- 9.9 2310.17330-CQM: Curriculum Reinforcement Learning with a Quantized World Model
- Authors: Seungjae Lee, Daesol Cho, Jonghae Park, H. Jin Kim
- Reason: The paper was accepted to NeurIPS 2023, which indicates that it has undergone rigorous review by leading experts in the field. Moreover, the paper proposes a novel curriculum method for reinforcement learning in high-dimensional space, which addresses a significant challenge in the field. The authors also claim that their method improves data efficiency and performance, outperforming state-of-the-art methods.
- 9.7 2310.17303-Demonstration-Regularized RL
- Authors: Daniil Tiapkin, Denis Belomestny, Daniele Calandriello, Eric Moulines, Alexey Naumov, Pierre Perrault, Michal Valko, Pierre Menard
- Reason: The authors propose a demonstration-regularized reinforcement learning that improves RL’s sample complexity. They provide strong theoretical evidence and guarantees. However, it misses out against the first paper as it does not showcase practical performance improvements.
- 9.5 2310.17458-Coalitional Bargaining via Reinforcement Learning: An Application to Collaborative Vehicle Routing
- Authors: Stephen Mak, Liming Xu, Tim Pearce, Michael Ostroumov, Alexandra Brintrup
- Reason: The paper introduces a practical application of RL to coalitional bargaining in vehicle routing. It was also accepted to NeurIPS 2021 Workshop on Cooperative AI. However, description of the practical performance of the method is somewhat limited.

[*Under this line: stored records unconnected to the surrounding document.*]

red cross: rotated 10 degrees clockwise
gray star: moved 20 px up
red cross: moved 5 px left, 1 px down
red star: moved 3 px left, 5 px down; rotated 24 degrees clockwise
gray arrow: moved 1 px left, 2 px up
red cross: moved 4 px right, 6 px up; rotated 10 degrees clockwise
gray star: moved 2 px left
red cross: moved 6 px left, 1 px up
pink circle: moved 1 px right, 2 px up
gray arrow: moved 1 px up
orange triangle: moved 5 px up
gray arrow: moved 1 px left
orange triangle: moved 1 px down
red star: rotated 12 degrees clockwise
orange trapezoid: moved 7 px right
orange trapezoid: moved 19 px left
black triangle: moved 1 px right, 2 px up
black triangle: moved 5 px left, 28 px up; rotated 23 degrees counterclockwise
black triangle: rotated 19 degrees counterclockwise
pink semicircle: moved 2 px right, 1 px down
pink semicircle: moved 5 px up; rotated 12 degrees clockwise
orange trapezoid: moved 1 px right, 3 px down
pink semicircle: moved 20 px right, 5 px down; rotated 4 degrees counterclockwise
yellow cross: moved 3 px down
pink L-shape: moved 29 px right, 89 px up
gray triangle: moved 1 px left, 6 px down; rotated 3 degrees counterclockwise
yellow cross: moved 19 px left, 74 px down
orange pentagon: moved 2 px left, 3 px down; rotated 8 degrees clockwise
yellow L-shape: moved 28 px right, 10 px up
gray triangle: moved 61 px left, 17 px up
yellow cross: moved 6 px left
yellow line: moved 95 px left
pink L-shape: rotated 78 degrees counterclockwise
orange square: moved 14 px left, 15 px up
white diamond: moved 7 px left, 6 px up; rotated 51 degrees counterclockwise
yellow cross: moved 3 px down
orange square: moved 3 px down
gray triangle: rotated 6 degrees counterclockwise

- 9.3 Privately Aligning Language Models with Reinforcement Learning
- Authors: Fan Wu, Huseyin A. Inan, Arturs Backurs, Varun Chandrasekaran, Janardhan Kulkarni, Robert Sim
- Reason: The authors are recognized for their work in reinforcement learning. The paper introduces a new DP framework designed to align LLMs with RL, a significant contribution to the privacy preservation in RL language models. The experimental feedback validates this approach while keeping the privacy firm.
- 9.3 2310.17634-Grow Your Limits: Continuous Improvement with Real-World RL for Robotic Locomotion
- Authors: Laura Smith, Yunhao Cao, Sergey Levine
- Reason: The paper provides a novel approach to continuously improve robotic locomotion performance using RL. Although the paper seems to be of practical value it is not stated to be accepted by any leading conference.
- 9.2 Understanding and Addressing the Pitfalls of Bisimulation-based Representations in Offline Reinforcement Learning
- Authors: Hongyu Zang, Xin Li, Leiji Zhang, Yang Liu, Baigui Sun, Riashat Islam, Remi Tachet des Combes, Romain Laroche
- Reason: The paper provides a comprehensive analysis of why bisimulation methods falter in offline tasks and proposes solutions that help prevent overfitting and feature collapse. What gives this paper influence potential is its practical implementation which offers possible performance gains on two benchmark suites.
- 9.1 2310.17596-MimicGen: A Data Generation System for Scalable Robot Learning using Human Demonstrations
- Authors: Ajay Mandlekar, Soroush Nasiriany, Bowen Wen, Iretiayo Akinola, Yashraj Narang, Linxi Fan, Yuke Zhu, Dieter Fox
- Reason: The paper discloses an automatic large-scale data generation from human demonstrations to train robots to perform long-horizon and high-precision tasks. While theoretically interesting, concrete performance improvements and conference acceptance remain unstated.
- 9.0 Causal Q-Aggregation for CATE Model Selection
- Authors: Hui Lan, Vasilis Syrgkanis
- Reason: This paper offers a very novel approach to CATE model selection and ensembling by proposing a Q-aggregation method using a doubly robust loss. This method could potentially influence the wider machine learning community interested in CATE estimation and personalized decision making.
- 8.7 Controlled Decoding from Language Models
- Authors: Sidharth Mudgal, Jong Lee, Harish Ganapathy, YaGuang Li, Tao Wang, Yanping Huang, Zhifeng Chen, Heng-Tze Cheng, Michael Collins, Trevor Strohman, Jilin Chen, Alex Beutel, Ahmad Beirami
- Reason: The authors present an innovative reinforcement learning method to control the autoregressive generation from language models, which could have a significant influence in the area of conversation AI and language model development.
- 8.6 Good regularity creates large learning rate implicit biases: edge of stability, balancing, and catapult
- Authors: Yuqing Wang, Zhenghao Xu, Tuo Zhao, Molei Tao
- Reason: The paper tackles a key problem in nonconvex optimization and proposes a novel approach providing a global convergence theory under large learning rates. This could have a significant influence on further studies in the field of optimization, particularly those dealing with high learning rates.